- Also known as: Voice of Jordan
- Born: 22 January 1959 Ar-Ramtha, Irbid, Jordan
- Origin: Ar-Ramtha, Irbid, Jordan
- Died: 24 April 2021 (aged 62) Irbid
- Occupations: Singer, Songwriter
- Years active: 1999–2019

= Mutaib Alsaqar =

Jordanian singer (1959–2021)

Mutaib Al-Saqqar (22 January 1959 – 24 April 2021) was a Jordanian singer. He was famous for performing traditional and patriotic songs.

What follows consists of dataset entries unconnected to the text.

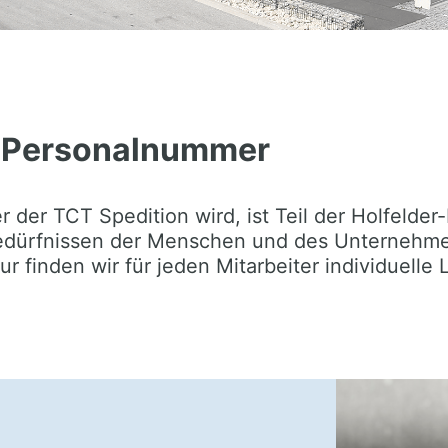
tt Personalnummer
r der TCT Spedition wird, ist Teil der Holfelder
 Bedürfnissen der Menschen und des Unternehm
 finden wir für jeden Mitarbeiter individuelle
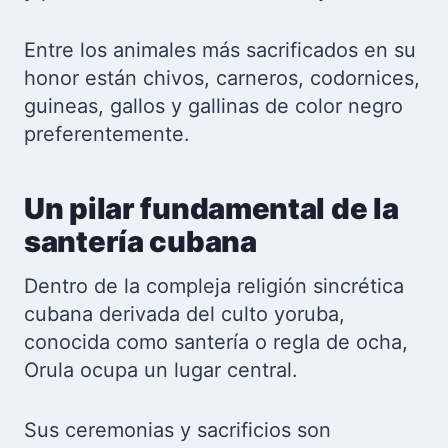
Entre los animales más sacrificados en su
honor están chivos, carneros, codornices,
guineas, gallos y gallinas de color negro
preferentemente.
Un pilar fundamental de la
santería cubana
Dentro de la compleja religión sincrética
cubana derivada del culto yoruba,
conocida como santería o regla de ocha,
Orula ocupa un lugar central.
Sus ceremonias y sacrificios son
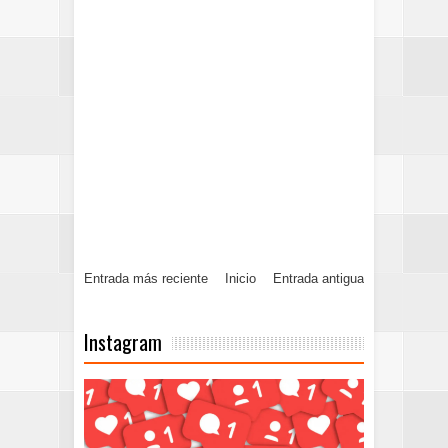
Entrada más reciente
Inicio
Entrada antigua
Instagram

== Biography and career ==
Alsaqar's career started in the late 1990s when he gained great acclaim after releasing the song “Hala Ya Wasit Albait”, written by poet Habib Al-Zeyoudi, at the beginning of His Majesty King Abdullah II's reign.

Alsaqar released many songs about the Jordan national football team, as well as songs in the Jordanian musical tradition. He participated in many national operettas and festivals, including Jerash Festival, Fuheis Festival, and Amman Festival. Alsaqar performed a number of concerts for Jordanian communities in the Gulf Arab states. He collaborated with Jordanian artists Amal Shibli, Nahawand, and Diana Karazon.

His most famous song was "Qundarat al-Malayeen," a tribute to Muntadhar al-Zaidi, who threw his shoes at former US President George W. Bush in 2008.

== Songs ==

- "Hala Ya Wasit Ahl al-Bait"
- "'Ala al-Minasa"
- "Amrana ya Hathi al-Balad"
- "Ya Malakuna al-Ghali"
- "Tibruq wa Tir'ud"
- "Muhannad wa Lamis"
- "Ya Linashama"
- "Ibshir"
- "Rawb al-Najah"
- "Kuluna Muath" (about Jordanian pilot Muath al-Kasasbeh)
- "Um al-Shaheed"
- "Sheikh al-Fursan"
- "Nawayna ala al-Farah"
- "Egal al Izz"
- "Wain ya Hilo"
- "Ya Huma Lally"
- "Lahon wa Bas" (produced by Fahad Fayiz al-Alma)

== Death ==
Mutaib Al-Saqqar died in Amman on 24 April 2021, during at the "King Abdullah University Hospital" in Ramtha District. His foot was amputated due to the effects of diabetes. A video clip was published in February of him on a hospital bed. He said in press statements that he had suffered greatly due to the COVID-19 pandemic in Jordan crisis that affected his livelihood, and as a result of the message Crown Prince Hussein bore the cost of treatment at the expense of the royal court. He was also suffering from kidney failure and was undergoing hemodialysis operations. He was buried in the Jazura cemetery in Ar-Ramtha.

There was speculation that the cause of death was suicide after he fell from the second floor in Al-Hussein Medical City in Amman. Or that he fell our the window because he lost his balance due to the effects of his treatments and the fact that his bed was near the window.